Stored data entries:

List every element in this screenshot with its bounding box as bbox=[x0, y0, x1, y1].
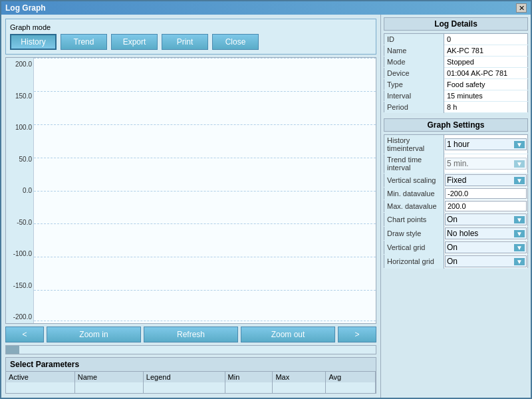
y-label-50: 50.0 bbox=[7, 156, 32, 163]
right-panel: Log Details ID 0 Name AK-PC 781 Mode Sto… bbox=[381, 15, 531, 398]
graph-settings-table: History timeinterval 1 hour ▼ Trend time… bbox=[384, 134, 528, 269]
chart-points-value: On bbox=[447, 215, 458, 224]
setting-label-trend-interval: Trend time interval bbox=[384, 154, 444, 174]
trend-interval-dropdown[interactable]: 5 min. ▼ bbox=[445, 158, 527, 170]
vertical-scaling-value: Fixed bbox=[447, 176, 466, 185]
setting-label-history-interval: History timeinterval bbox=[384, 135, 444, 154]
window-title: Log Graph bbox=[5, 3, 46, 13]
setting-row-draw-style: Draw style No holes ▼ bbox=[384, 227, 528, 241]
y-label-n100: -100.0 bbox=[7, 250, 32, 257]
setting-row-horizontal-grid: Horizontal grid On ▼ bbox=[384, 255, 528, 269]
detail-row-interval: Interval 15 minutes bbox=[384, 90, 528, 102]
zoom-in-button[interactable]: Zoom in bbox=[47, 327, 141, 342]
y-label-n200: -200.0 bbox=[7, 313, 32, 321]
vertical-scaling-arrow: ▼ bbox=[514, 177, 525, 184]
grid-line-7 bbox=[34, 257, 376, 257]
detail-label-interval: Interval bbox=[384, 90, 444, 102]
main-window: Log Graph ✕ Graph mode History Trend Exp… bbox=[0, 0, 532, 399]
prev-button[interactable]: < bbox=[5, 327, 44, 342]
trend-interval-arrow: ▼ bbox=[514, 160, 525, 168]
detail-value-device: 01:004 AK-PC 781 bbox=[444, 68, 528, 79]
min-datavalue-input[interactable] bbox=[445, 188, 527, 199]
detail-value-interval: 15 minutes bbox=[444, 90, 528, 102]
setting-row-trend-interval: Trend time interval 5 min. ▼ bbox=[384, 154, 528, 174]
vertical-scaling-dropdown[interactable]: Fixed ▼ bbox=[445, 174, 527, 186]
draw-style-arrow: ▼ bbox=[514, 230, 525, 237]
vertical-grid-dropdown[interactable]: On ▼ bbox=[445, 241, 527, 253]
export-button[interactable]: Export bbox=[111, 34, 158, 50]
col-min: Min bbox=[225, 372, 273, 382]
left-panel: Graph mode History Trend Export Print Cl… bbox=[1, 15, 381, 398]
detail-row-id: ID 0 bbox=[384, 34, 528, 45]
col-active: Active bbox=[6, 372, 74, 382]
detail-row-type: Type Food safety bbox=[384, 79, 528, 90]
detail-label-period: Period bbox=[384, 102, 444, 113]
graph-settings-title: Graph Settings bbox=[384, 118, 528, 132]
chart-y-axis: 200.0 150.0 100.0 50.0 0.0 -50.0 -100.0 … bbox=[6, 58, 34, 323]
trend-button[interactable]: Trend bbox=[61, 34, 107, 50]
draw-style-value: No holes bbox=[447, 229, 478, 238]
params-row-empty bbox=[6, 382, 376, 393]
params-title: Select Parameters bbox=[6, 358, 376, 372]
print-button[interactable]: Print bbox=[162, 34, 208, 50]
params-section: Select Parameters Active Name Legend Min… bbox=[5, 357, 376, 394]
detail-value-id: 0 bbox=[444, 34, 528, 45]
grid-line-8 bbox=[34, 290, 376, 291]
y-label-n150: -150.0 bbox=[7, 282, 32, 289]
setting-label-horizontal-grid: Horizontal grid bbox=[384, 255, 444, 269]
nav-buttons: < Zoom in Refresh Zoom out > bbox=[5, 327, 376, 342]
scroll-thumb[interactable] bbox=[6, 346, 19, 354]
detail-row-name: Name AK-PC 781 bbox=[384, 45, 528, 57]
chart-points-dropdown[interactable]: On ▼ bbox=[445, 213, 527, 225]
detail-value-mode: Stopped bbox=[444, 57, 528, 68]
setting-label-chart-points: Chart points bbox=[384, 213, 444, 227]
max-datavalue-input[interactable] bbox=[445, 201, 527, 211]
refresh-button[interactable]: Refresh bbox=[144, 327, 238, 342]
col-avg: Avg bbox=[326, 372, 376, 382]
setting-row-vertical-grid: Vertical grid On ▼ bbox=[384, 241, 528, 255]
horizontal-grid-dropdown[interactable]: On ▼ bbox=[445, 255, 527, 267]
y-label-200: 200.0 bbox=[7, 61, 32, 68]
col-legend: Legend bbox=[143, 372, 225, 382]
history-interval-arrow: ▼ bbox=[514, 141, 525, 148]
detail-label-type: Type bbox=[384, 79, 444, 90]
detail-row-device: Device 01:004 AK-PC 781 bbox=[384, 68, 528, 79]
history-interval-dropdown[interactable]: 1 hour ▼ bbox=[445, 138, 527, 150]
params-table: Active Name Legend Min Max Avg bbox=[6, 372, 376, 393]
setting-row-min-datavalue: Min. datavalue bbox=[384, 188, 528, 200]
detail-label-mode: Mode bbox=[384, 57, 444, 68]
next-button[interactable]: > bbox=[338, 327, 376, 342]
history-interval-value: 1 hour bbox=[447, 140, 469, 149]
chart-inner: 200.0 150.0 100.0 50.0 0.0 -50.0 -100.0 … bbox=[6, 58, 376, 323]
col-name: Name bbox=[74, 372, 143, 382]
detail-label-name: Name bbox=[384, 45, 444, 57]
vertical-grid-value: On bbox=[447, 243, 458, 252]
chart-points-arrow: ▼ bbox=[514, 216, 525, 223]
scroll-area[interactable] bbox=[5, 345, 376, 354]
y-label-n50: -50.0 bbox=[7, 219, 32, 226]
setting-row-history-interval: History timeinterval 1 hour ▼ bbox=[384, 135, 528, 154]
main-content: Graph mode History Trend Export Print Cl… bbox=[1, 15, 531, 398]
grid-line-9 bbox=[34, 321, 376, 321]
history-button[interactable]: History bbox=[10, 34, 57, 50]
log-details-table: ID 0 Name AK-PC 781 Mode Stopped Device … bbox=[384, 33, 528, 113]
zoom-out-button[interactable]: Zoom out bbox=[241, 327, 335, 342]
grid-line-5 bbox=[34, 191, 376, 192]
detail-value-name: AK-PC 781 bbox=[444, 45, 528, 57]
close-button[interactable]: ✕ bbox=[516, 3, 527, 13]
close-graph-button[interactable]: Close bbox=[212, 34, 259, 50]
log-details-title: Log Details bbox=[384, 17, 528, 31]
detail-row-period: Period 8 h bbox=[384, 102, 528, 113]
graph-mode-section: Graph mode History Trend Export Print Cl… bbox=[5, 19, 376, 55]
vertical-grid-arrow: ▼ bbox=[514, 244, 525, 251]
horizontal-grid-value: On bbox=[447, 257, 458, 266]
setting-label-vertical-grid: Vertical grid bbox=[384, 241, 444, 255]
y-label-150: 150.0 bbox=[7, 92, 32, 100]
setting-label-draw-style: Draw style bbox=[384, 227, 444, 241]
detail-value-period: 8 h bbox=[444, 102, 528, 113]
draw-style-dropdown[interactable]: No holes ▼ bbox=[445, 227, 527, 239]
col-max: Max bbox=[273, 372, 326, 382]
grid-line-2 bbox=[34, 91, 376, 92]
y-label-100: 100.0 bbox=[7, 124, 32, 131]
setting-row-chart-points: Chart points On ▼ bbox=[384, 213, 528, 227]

**YOUR INSTRUCTIONS**
In the copy, every entry must appear exactly as written, and no picture may appear.

**PROBLEM SOLUTION**
List every element in this screenshot with its bounding box as bbox=[x0, y0, x1, y1].
y-label-50: 50.0 bbox=[7, 156, 32, 163]
right-panel: Log Details ID 0 Name AK-PC 781 Mode Sto… bbox=[381, 15, 531, 398]
graph-settings-table: History timeinterval 1 hour ▼ Trend time… bbox=[384, 134, 528, 269]
chart-points-value: On bbox=[447, 215, 458, 224]
setting-label-trend-interval: Trend time interval bbox=[384, 154, 444, 174]
trend-interval-dropdown[interactable]: 5 min. ▼ bbox=[445, 158, 527, 170]
vertical-scaling-value: Fixed bbox=[447, 176, 466, 185]
setting-label-history-interval: History timeinterval bbox=[384, 135, 444, 154]
window-title: Log Graph bbox=[5, 3, 46, 13]
setting-row-draw-style: Draw style No holes ▼ bbox=[384, 227, 528, 241]
y-label-n100: -100.0 bbox=[7, 250, 32, 257]
setting-row-horizontal-grid: Horizontal grid On ▼ bbox=[384, 255, 528, 269]
detail-row-interval: Interval 15 minutes bbox=[384, 90, 528, 102]
zoom-in-button[interactable]: Zoom in bbox=[47, 327, 141, 342]
y-label-n200: -200.0 bbox=[7, 313, 32, 321]
vertical-scaling-arrow: ▼ bbox=[514, 177, 525, 184]
grid-line-7 bbox=[34, 257, 376, 257]
detail-label-interval: Interval bbox=[384, 90, 444, 102]
main-window: Log Graph ✕ Graph mode History Trend Exp… bbox=[0, 0, 532, 399]
prev-button[interactable]: < bbox=[5, 327, 44, 342]
trend-interval-arrow: ▼ bbox=[514, 160, 525, 168]
detail-value-device: 01:004 AK-PC 781 bbox=[444, 68, 528, 79]
min-datavalue-input[interactable] bbox=[445, 188, 527, 199]
detail-value-interval: 15 minutes bbox=[444, 90, 528, 102]
setting-row-trend-interval: Trend time interval 5 min. ▼ bbox=[384, 154, 528, 174]
vertical-scaling-dropdown[interactable]: Fixed ▼ bbox=[445, 174, 527, 186]
draw-style-arrow: ▼ bbox=[514, 230, 525, 237]
vertical-grid-dropdown[interactable]: On ▼ bbox=[445, 241, 527, 253]
export-button[interactable]: Export bbox=[111, 34, 158, 50]
col-min: Min bbox=[225, 372, 273, 382]
left-panel: Graph mode History Trend Export Print Cl… bbox=[1, 15, 381, 398]
detail-row-id: ID 0 bbox=[384, 34, 528, 45]
col-active: Active bbox=[6, 372, 74, 382]
detail-row-type: Type Food safety bbox=[384, 79, 528, 90]
detail-label-period: Period bbox=[384, 102, 444, 113]
graph-settings-title: Graph Settings bbox=[384, 118, 528, 132]
chart-y-axis: 200.0 150.0 100.0 50.0 0.0 -50.0 -100.0 … bbox=[6, 58, 34, 323]
trend-button[interactable]: Trend bbox=[61, 34, 107, 50]
draw-style-value: No holes bbox=[447, 229, 478, 238]
params-row-empty bbox=[6, 382, 376, 393]
params-title: Select Parameters bbox=[6, 358, 376, 372]
print-button[interactable]: Print bbox=[162, 34, 208, 50]
params-section: Select Parameters Active Name Legend Min… bbox=[5, 357, 376, 394]
detail-value-id: 0 bbox=[444, 34, 528, 45]
grid-line-8 bbox=[34, 290, 376, 291]
y-label-n150: -150.0 bbox=[7, 282, 32, 289]
setting-label-horizontal-grid: Horizontal grid bbox=[384, 255, 444, 269]
nav-buttons: < Zoom in Refresh Zoom out > bbox=[5, 327, 376, 342]
scroll-thumb[interactable] bbox=[6, 346, 19, 354]
detail-row-name: Name AK-PC 781 bbox=[384, 45, 528, 57]
chart-points-dropdown[interactable]: On ▼ bbox=[445, 213, 527, 225]
detail-value-mode: Stopped bbox=[444, 57, 528, 68]
setting-label-chart-points: Chart points bbox=[384, 213, 444, 227]
max-datavalue-input[interactable] bbox=[445, 201, 527, 211]
refresh-button[interactable]: Refresh bbox=[144, 327, 238, 342]
col-avg: Avg bbox=[326, 372, 376, 382]
setting-row-vertical-grid: Vertical grid On ▼ bbox=[384, 241, 528, 255]
horizontal-grid-dropdown[interactable]: On ▼ bbox=[445, 255, 527, 267]
y-label-200: 200.0 bbox=[7, 61, 32, 68]
col-legend: Legend bbox=[143, 372, 225, 382]
history-interval-arrow: ▼ bbox=[514, 141, 525, 148]
detail-label-type: Type bbox=[384, 79, 444, 90]
detail-row-device: Device 01:004 AK-PC 781 bbox=[384, 68, 528, 79]
history-interval-dropdown[interactable]: 1 hour ▼ bbox=[445, 138, 527, 150]
params-table: Active Name Legend Min Max Avg bbox=[6, 372, 376, 393]
setting-row-min-datavalue: Min. datavalue bbox=[384, 188, 528, 200]
detail-label-mode: Mode bbox=[384, 57, 444, 68]
next-button[interactable]: > bbox=[338, 327, 376, 342]
history-interval-value: 1 hour bbox=[447, 140, 469, 149]
chart-inner: 200.0 150.0 100.0 50.0 0.0 -50.0 -100.0 … bbox=[6, 58, 376, 323]
col-name: Name bbox=[74, 372, 143, 382]
detail-label-name: Name bbox=[384, 45, 444, 57]
vertical-grid-value: On bbox=[447, 243, 458, 252]
chart-points-arrow: ▼ bbox=[514, 216, 525, 223]
scroll-area[interactable] bbox=[5, 345, 376, 354]
y-label-n50: -50.0 bbox=[7, 219, 32, 226]
setting-row-history-interval: History timeinterval 1 hour ▼ bbox=[384, 135, 528, 154]
main-content: Graph mode History Trend Export Print Cl… bbox=[1, 15, 531, 398]
grid-line-9 bbox=[34, 321, 376, 321]
history-button[interactable]: History bbox=[10, 34, 57, 50]
log-details-table: ID 0 Name AK-PC 781 Mode Stopped Device … bbox=[384, 33, 528, 113]
zoom-out-button[interactable]: Zoom out bbox=[241, 327, 335, 342]
grid-line-5 bbox=[34, 191, 376, 192]
detail-value-name: AK-PC 781 bbox=[444, 45, 528, 57]
close-button[interactable]: ✕ bbox=[516, 3, 527, 13]
close-graph-button[interactable]: Close bbox=[212, 34, 259, 50]
log-details-title: Log Details bbox=[384, 17, 528, 31]
detail-row-period: Period 8 h bbox=[384, 102, 528, 113]
graph-mode-section: Graph mode History Trend Export Print Cl… bbox=[5, 19, 376, 55]
vertical-grid-arrow: ▼ bbox=[514, 244, 525, 251]
horizontal-grid-value: On bbox=[447, 257, 458, 266]
setting-label-vertical-grid: Vertical grid bbox=[384, 241, 444, 255]
y-label-150: 150.0 bbox=[7, 92, 32, 100]
setting-label-draw-style: Draw style bbox=[384, 227, 444, 241]
detail-value-period: 8 h bbox=[444, 102, 528, 113]
draw-style-dropdown[interactable]: No holes ▼ bbox=[445, 227, 527, 239]
col-max: Max bbox=[273, 372, 326, 382]
grid-line-2 bbox=[34, 91, 376, 92]
y-label-100: 100.0 bbox=[7, 124, 32, 131]
setting-row-chart-points: Chart points On ▼ bbox=[384, 213, 528, 227]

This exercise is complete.